While consumption of black-eyed peas for luck dates back to 500 A.D., a more recent legend says during the Civil War, Sherman’s men pillaged everything from the southerners but pork and black-eyed peas, believing they were feed for livestock. The southerners were able to sustain themselves through the cold winter, and are said to have felt lucky to have black-eyed peas.

Another tradition states that the black-eyed peas symbolize emancipation of enslaved African-Americans, officially freed on New Year’s Day after the Civil War.

While black-eyed peas are still prepared in the traditional fashion, Oxford chefs are using the versatile legume to craft signature dishes.

One example is Boure’s black-eyed pea hummus, created by owner John Currence. According to Phillip Chaney, the restaurant’s director of operations, the best-selling appetizer is a southern take on the Middle East’s most popular dish. Traditional hummus consists of chickpeas, tahini paste, olive oil, roasted garlic and lemon juice.

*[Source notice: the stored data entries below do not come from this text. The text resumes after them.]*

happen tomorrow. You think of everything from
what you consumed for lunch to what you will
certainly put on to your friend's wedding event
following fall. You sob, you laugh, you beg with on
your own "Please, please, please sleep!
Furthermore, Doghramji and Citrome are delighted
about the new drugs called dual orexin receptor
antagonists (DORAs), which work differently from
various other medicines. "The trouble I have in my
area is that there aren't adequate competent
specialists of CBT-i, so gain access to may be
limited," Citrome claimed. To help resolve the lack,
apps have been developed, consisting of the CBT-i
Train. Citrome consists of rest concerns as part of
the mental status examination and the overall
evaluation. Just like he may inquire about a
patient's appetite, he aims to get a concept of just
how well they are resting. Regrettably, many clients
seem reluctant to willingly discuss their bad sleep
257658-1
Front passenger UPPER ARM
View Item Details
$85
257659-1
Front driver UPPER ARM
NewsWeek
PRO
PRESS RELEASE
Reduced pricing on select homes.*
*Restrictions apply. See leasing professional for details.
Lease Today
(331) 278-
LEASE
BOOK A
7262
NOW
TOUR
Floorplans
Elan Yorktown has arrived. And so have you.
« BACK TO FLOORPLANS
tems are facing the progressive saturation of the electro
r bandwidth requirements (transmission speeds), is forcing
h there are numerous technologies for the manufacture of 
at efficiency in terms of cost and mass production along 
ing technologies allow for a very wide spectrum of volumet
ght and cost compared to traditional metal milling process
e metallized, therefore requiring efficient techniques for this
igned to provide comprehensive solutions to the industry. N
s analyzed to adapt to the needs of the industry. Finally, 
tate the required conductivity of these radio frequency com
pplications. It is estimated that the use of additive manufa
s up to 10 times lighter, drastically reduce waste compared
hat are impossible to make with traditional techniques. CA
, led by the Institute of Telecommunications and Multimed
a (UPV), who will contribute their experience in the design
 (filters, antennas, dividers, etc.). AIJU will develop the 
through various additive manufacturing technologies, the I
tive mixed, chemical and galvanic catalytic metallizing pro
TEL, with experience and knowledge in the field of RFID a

“With our hummus recipe, [Currence] took out the chickpeas, which are traditionally used, and added black-eyed peas,” Chaney said. “Not only does this put a cool southern twist on the age-old recipe, it also offers a more health-conscious option to our menu of battered and fried appetizers.”

Another year-round mainstay for black-eyed pea enthusiasts is Newk’s Eatery’s “Tippah County Caviar.” The dish, served cold, features black-eyed peas, a combination of chopped bell peppers, jalapenos and green onions, all tossed in a house-made vinaigrette.

“It’s a different take on traditional black-eyed peas,” says Christine Boone, who frequently dines at Newk’s. “I like to order it in the summer when I’m wanting a side that’s a little healthier.”

For those interested in eating black-eyed peas prepared the traditional way, Mama Jo’s Country Cookin’ on Old Highway 7 is the place to stop. The side dish is served up weekly at the Southern-style restaurant, with owner Jo Brassell pairing it with fried chicken, cornbread and much more.

“Mama Jo’s is down-home, southern soul food,” Pat Carter, Oxford resident, said. “It tastes just like my grandmother used to make, so there’s a sentimental aspect to it.”

While some Oxford restaurants don’t serve black-eyed peas regularly, a couple featured them as part of their New Year’s Eve menus. McEwen’s Oxford served them as part of their four-course New Year’s Eve dinner special. Available as a first course, the soup featured locally sourced black-eyed peas, smoked ham, vidalia onion chiffonade, turnip greens and jalapeno cornbread. Grit restaurant in Taylor also featured black-eyed peas as part of their special menu. Their dish was a collard green and cornmeal tamale stuffed with pork chow and pureed black-eyed peas.

Regardless of how they’re consumed, black-eyed peas are packed with nutrients. One cup is 160 calories and provides 20 percent of the daily recommended value of magnesium, as well as nine grams of protein. They are also a good source of soluble fiber.

Whether one is consuming them for good luck, health benefits or simple enjoyment, there are plenty of options in Oxford to eat black-eyed peas year-round.